Sequence Reweighting
In light of the limitations posed by phylogenetic and ascertainment biases, sequence reweighting was applied to correct for distribution irregularities. A reweighting formula adjusted sequence importance based on their alignment distance in corresponding MSAs.
Masked Language Model
The model training also incorporated ESM-1v, a language model leveraging a self-supervised masking process, enhancing its predictive capabilities for amino acid substitutions.

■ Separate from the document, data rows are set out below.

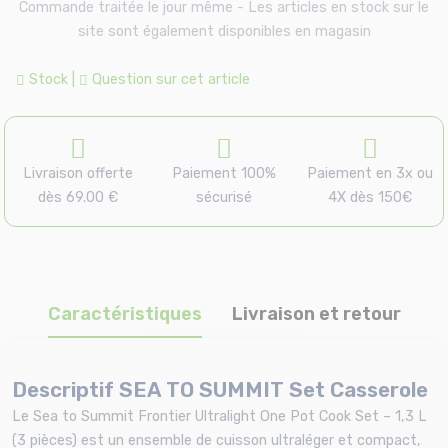
Commande traitée le jour même - Les articles en stock sur le
site sont également disponibles en magasin
Stock
|
Question sur cet article
Livraison offerte
Paiement 100%
Paiement en 3x ou
dès 69.00 €
sécurisé
4X dès 150€
Caractéristiques
Livraison et retour
Descriptif SEA TO SUMMIT Set Casserole
Le Sea to Summit Frontier Ultralight One Pot Cook Set – 1,3 L
(3 pièces) est un ensemble de cuisson ultraléger et compact,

Estimating Variant-Level Constraint
While the individual gene models rank variants effectively, they struggle to compare variants across different genes. To tackle this, popEVE was introduced as the pioneering model for proteome-wide assessment of missense variant impacts.
Performance Assessments
Within-Protein Comparison
We assessed our model’s proficiency in ranking pathogenic variants by correlating model predictions with deep mutational scans, as well as evaluating its accuracy in predicting benign and pathogenic labels from ClinVar.
Cross-Protein Comparison
To ascertain the model’s ability to distinguish between various severity levels in clinical variants, a dataset of high-impact variants was created. This involved setting thresholds to differentiate benign from pathogenic classifications effectively.
Analysis of Patient Data
Two strategic approaches were taken to analyze de novo mutations from the metacohort, aiming to provide insights for unresolved genetic cases. Each approach, including burden testing and direct case-variant associations, was formulated to evaluate the significance of specific variants.